Two nights ago I stayed up late wrapping presents, criss-cross applesauce on my closet floor for literally hours, surrounded by turquoise bows and rolls of tape and four different designs of pink wrapping paper. Was still sitting there frantically working at midnight-fifteen, and still didn't finish.

Needless to say that last night, after a full day of work, a hectic late-afternoon of driving back and forth into town finishing last minute holiday preparations, and a busy evening at my grandparents' house exchanging gifts with that sweet side of the family, I was ready to crash. Halfway did in the chair anyway with my Little Miss before we officially went to sleep, to the tune of Max & Ruby's Christmas Tree on Nick Jr., after 11 p.m.

I fell into bed, with zero recollection of washing my face but my make up was gone the next morning, so it must have happened.

And was woken up a little over an hour later, around 1 a.m., to a single, piercing BEEP.

Through the haze of sleep and the fog of Christmas cheer and the cloud that can only be described as late night "Huh?", I realized one very unfortunate thing.

Smoke detector.

Not unfortunate in the sense of smelling smoke, but unfortunate all the same in the very real sense of "low battery alert."

I waited. Twenty seconds-ish later. BEEP.

This wasn't going to stop.

I stumbled around the house making sure it was just the one in my room. It was. Stumbled back.
Stood on my vanity stool, gripping the closet door frame with one hand, and tapped the detector with the other. (I'm a handyman by night, can you tell?)


I jerked, shrieked, waited. Twenty seconds-ish later. BEEP.

Now I'm sleepy and mad.

I start pushing on it, twisting, turning, tugging, pulling.


Nothing changes. I finally locate the battery door hinge, and push the plastic lever to swing it open.

The lever breaks off in my hand.



The little compartment is open, though, so one problem at a time. I see the dead battery peering down at me, so I grab it. Tug. Pull. HEAVE. Nothing. It's wedged in there.


The noise is all the more shrill directly above my head, and all the more shrill in accompaniment to the adrenaline rushing in my ears. This is now a direct challenge, this is now a war. My own version of Hunger Games. I yank. Nothing. Nothing except the muscles in my shoulder starting to burn from having my arm over my head for so long.


Little pieces of white plaster and sheet rock and ceiling dust rain.


I  yank the battery again.

It comes out.


Still on the stool, I sag against the door-frame in relief. I did it. Cursed battery out, in my hand, which is coated in a thick layer of white chalky dust, and start to climb down.


I stare in shock at the naked, empty machine and did what any single mom would do.

I Googled.

And promptly discovered it wanted a new battery.
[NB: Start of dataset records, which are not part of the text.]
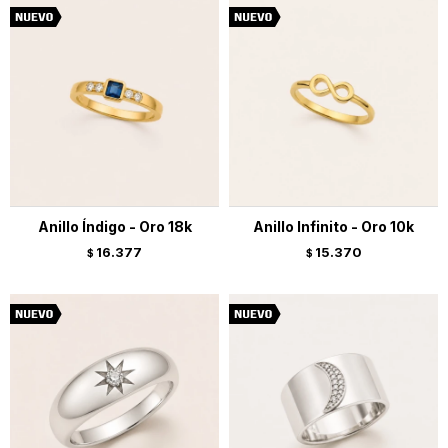
Anillo Índigo - Oro 18k
Anillo Infinito - Oro 10k
16.377
15.370
$
$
Now it's personal. Who on the green earth actually has a battery at 1 a.m. (now almost 1:30 a.m.) that's not a simple Double A or Triple A? I knew I had both of those, and knew the weird contraption in my hand was neither.


Just to rule out logic, I check the junk drawer in the kitchen where the batteries are, and who knew - a matching weird battery, only one left, right there in the opened package, left over from last time they needed changing years ago.

Hope rose as my unlikely companion as I climbed back on the vanity stool. Grasped the door frame. Attempted to, blindly, (as I'm not 8 feet tall even on a stool) shove the fresh battery back into place.

Won't go. Won't fit. Won't slide. I ask Jesus to help. To guide it, guide me, guide my hand. To make it work. 

But it just won't. 


I turn it over, try again. Now I'm praying for angels to intervene. Attempt again. Shoulder burning, muscles aching, tears building. The sleep-deprived-ness is kicking in, and I'm saying words I shouldn't. Anger and frustration launch a full attack. I fumble with the battery as more white dusty chalk showers down like mock snow.

Now matter what I tried, it just wouldn't go.


Still on the stool, I bend over double and burst into hysterical tears. Sobbing, snotty, wailing, hopeless tears, the kind that can only come at 1:30 a.m. and can only spring from a woman that's not crying about batteries or missed sleep anymore. It was deeper, it was wider, it was much more now. It wasn't the battery, it was my spirit. It wasn't the incessant beep, it was the cry of my soul. It wasn't the ache in my shoulder, it was the sting in my heart.

This wasn't supposed to happen. I wasn't supposed to be a single mom on a stool four nights before Christmas, incapable, helpless, desperate. This changing of the battery was "the husband's job" and I didn't have one anymore, I only had a dead battery and a foul taste in my mouth and a constant monologue of regrets.

The worst part was, it felt like Jesus didn't want to help either.

I had asked Him last year, too. To guide my marriage, guide me, guide my heart. To make us work. 

But no matter what I tried, it just wouldn't. 


I straighten up and try again. Now the battery is wedged half in the broken compartment door, and won't come out or go in correctly.

So I leave it. I step off the stool, calloused. Bruised. Worn. Brush of the dust. Rinse my hands off. Put the stool away. Stoic. Mechanical. Hard.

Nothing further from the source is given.